This project extracts the "active" posts/threads from the Discord server for Google's NotebookLM project. It utilizes the tooling described below in Appendix B. This project consists of scripts use the DiscordChatExporter tool and manipulate the output.
Feel free to ask questions or raise issues at: https://github.com/mandolyte/discord-notebooklm/issues
- add a counter to show progress
There are folders which are named after the Discord channel. In each are data and scripts used to export the chat log.
Since each post in a forum is a thread, I have to obtain all the thread numbers for the forum and export them individually. Here are the steps:
First, use the get_active_threads.sh
script to obtain the active posts from all the channels. The output for this will be input.txt
.
Sample output:
$ ./get_active_threads.sh
Start at Sat Oct 19 09:33:24 AM BST 2024
Done at Sat Oct 19 09:33:47 AM BST 2024
Second, open the file and locate the forum channel of interest and copy/paste those lines into the channel subfolder with the same name, namely, "input.txt"
Third, run the export.sh
script to loop thru the thread number file, exporting each chat.

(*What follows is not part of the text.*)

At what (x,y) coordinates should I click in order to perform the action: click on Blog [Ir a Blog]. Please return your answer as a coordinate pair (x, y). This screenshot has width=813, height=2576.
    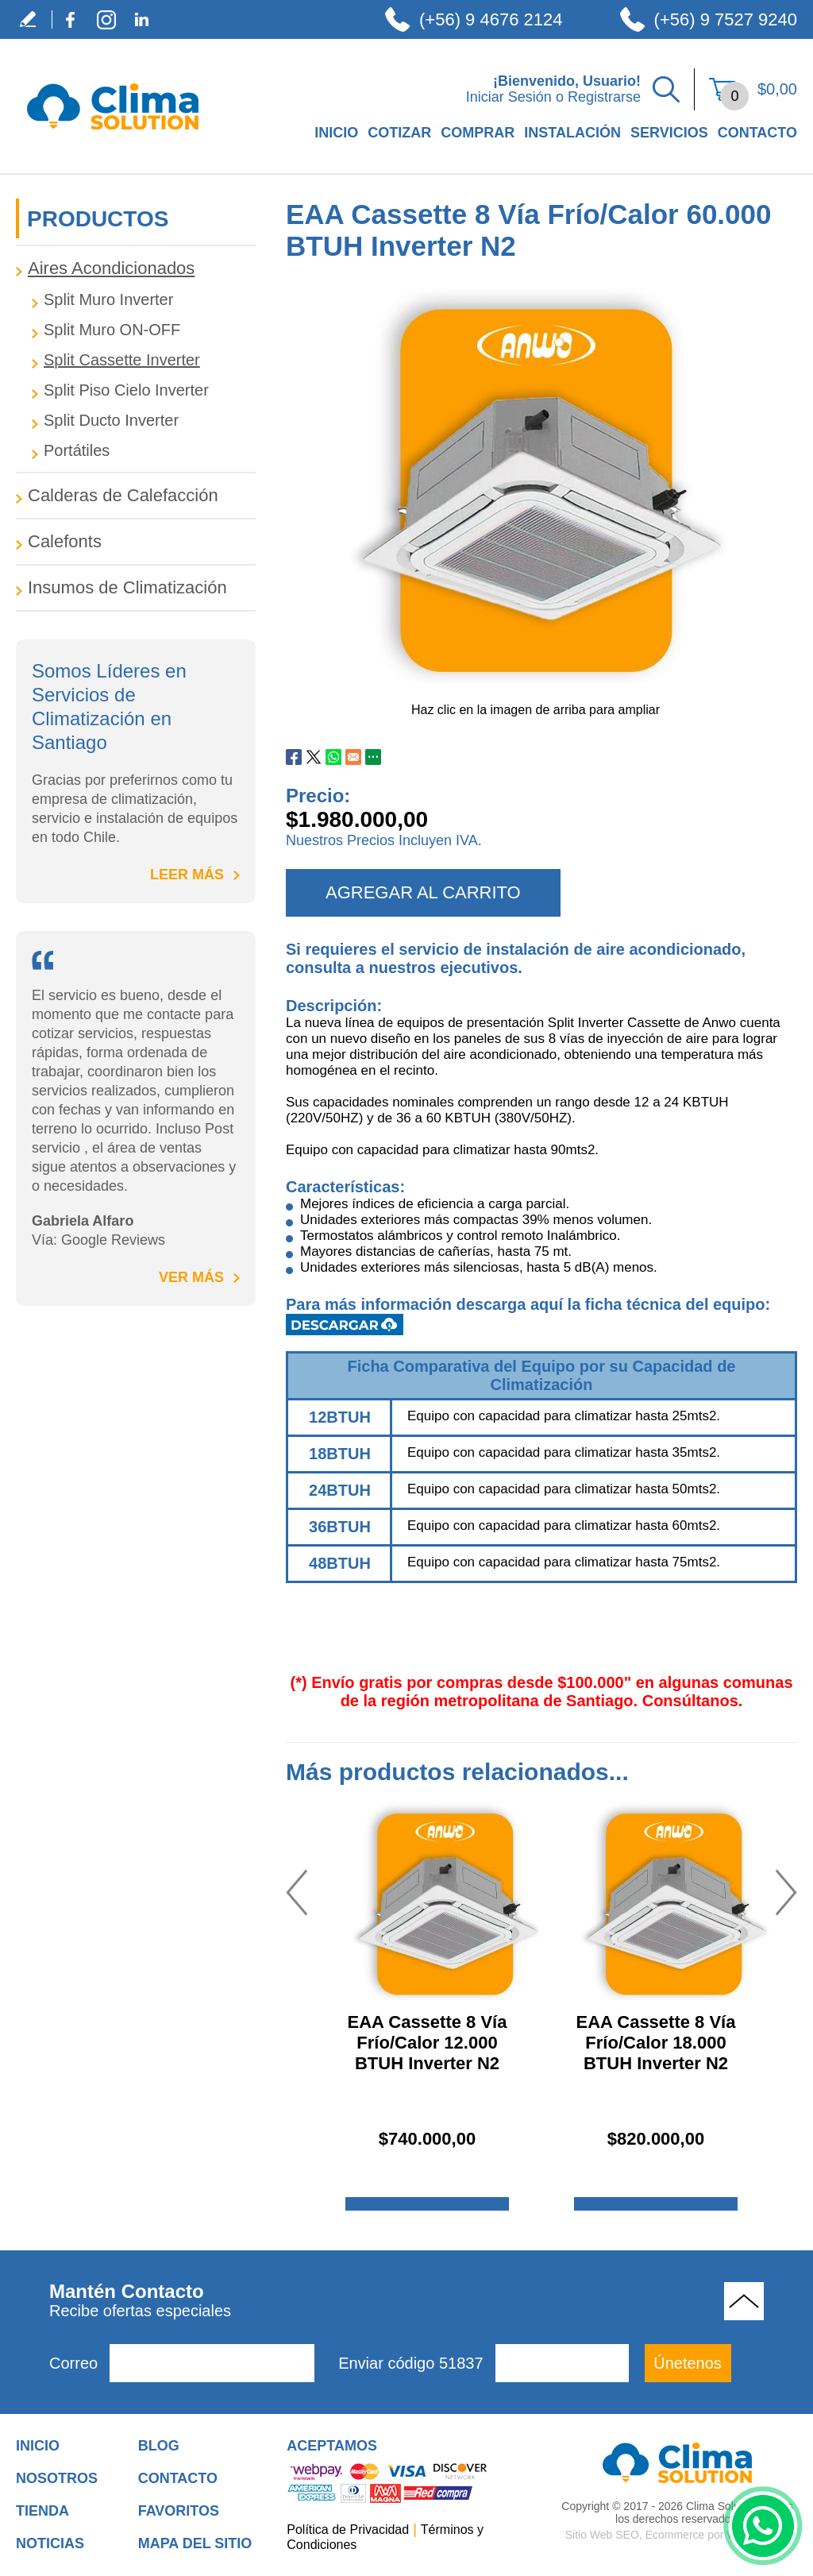
    Looking at the image, I should click on (158, 2446).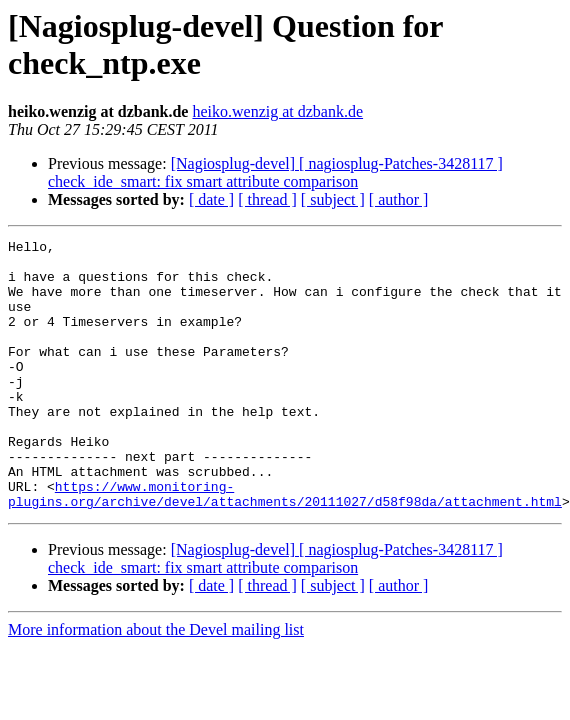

The script creates a log file named export.log
and will concatenate all the exported chats into one text file named Active_${CHANNEL}.txt
.
For regular channels it isn't required to fetch each message individually. The use-cases
folder is a regular channel. The channel id is required and all the messages will be exported in one command. See script for details.
Below shows the command and the output.
$ ./DiscordChatExporter.Cli channels --guild 1124402182171672732 --token <t>
1286074990407450777 | student-hub
1182376885280329829 | Mods / system-updates
1167885619989590046 | Read-Only / 🏁-start-here
1124403332262412368 | Read-Only / 📕-guidelines
1182376564525113484 | Read-Only / 📣-announcements
1294057633334165596 | Read-Only / 🚥-status
1173364829810085931 | Discussions / 🐞-bugs
1124438716325306419 | Discussions / 👋🏽-intros
1124402182909857966 | Discussions / 💬-general
1124403655819415592 | Discussions / 📇-use-cases
1173362666266443876 | Discussions / 📋-feature-requests
1280639145785425974 | Discussions / educator-ambassadors
$
The discord server ID ("guild") may easily be found by inspecting the URL while using the web version of discord. The above for example, came from:
https://discord.com/channels/1124402182171672732
This project relies on the installation of the Discord Chat Exporter project. Find this at:
The documentation is at: https://github.com/Tyrrrz/DiscordChatExporter/blob/2.43.3/.docs/Using-the-CLI.md
The documentation also has the method for which to obtain your token needed to execute the API commands.